§ Material shown

________

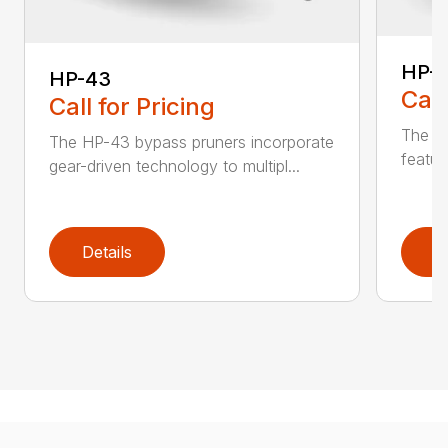
HP-
HP-43
Call
Call for Pricing
The li
The HP-43 bypass pruners incorporate
featur
gear-driven technology to multipl...
Details
D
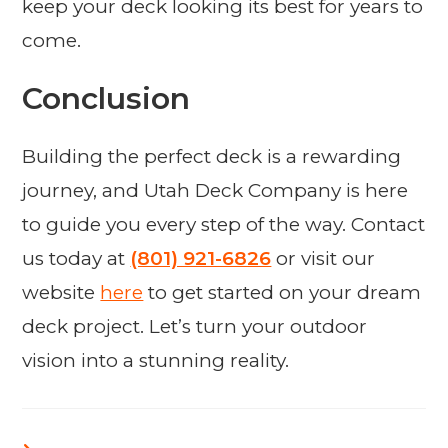
keep your deck looking its best for years to
come.
Conclusion
Building the perfect deck is a rewarding
journey, and Utah Deck Company is here
to guide you every step of the way. Contact
us today at
(801) 921-6826
or visit our
website
here
to get started on your dream
deck project. Let’s turn your outdoor
vision into a stunning reality.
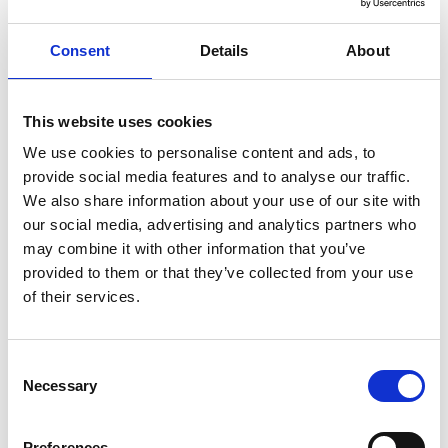
+353 (0)53 9421124
OUR
Consent
Details
About
FACILITIES
This website uses cookies
Parking
We use cookies to personalise content and ads, to
Restaurant
provide social media features and to analyse our traffic.
We also share information about your use of our site with
SEND A
our social media, advertising and analytics partners who
MESSAGE
may combine it with other information that you’ve
provided to them or that they’ve collected from your use
Profile
of their services.
Name
*
Contact
Form
Consent
First
Necessary
Selection
Preferences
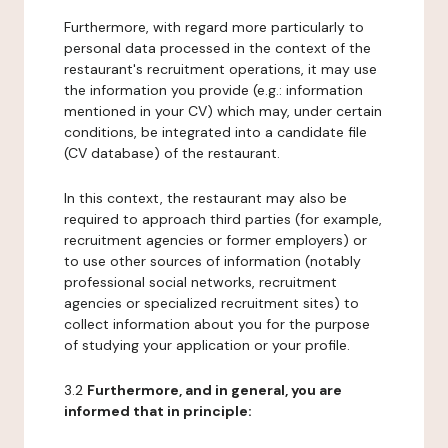
Furthermore, with regard more particularly to
personal data processed in the context of the
restaurant's recruitment operations, it may use
the information you provide (e.g.: information
mentioned in your CV) which may, under certain
conditions, be integrated into a candidate file
(CV database) of the restaurant.
In this context, the restaurant may also be
required to approach third parties (for example,
recruitment agencies or former employers) or
to use other sources of information (notably
professional social networks, recruitment
agencies or specialized recruitment sites) to
collect information about you for the purpose
of studying your application or your profile.
3.2
Furthermore, and in general, you are
informed that in principle:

________

Each line that contains "agencies" is to be copied from the listing above.

§ Answer area
recruitment agencies or former employers) or
agencies or specialized recruitment sites) to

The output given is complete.